START Provided information

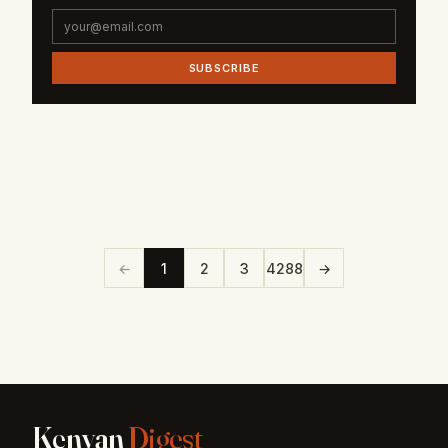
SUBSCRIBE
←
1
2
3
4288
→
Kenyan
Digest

END Provided information
START Provided information

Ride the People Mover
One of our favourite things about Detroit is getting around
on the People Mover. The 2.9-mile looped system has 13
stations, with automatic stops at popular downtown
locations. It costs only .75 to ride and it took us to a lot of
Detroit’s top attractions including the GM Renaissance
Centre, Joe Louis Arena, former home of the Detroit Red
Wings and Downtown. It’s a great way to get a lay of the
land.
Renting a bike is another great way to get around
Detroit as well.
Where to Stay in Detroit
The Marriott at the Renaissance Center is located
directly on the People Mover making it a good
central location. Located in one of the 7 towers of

END Provided information

- Task -
Give only the lines from the one holding "Detroit’s top attractions" through the one holding "central location. Located", each restated exactly as it appears above.

- Task result -
Detroit’s top attractions including the GM Renaissance
Centre, Joe Louis Arena, former home of the Detroit Red
Wings and Downtown. It’s a great way to get a lay of the
land.
Renting a bike is another great way to get around
Detroit as well.
Where to Stay in Detroit
The Marriott at the Renaissance Center is located
directly on the People Mover making it a good
central location. Located in one of the 7 towers of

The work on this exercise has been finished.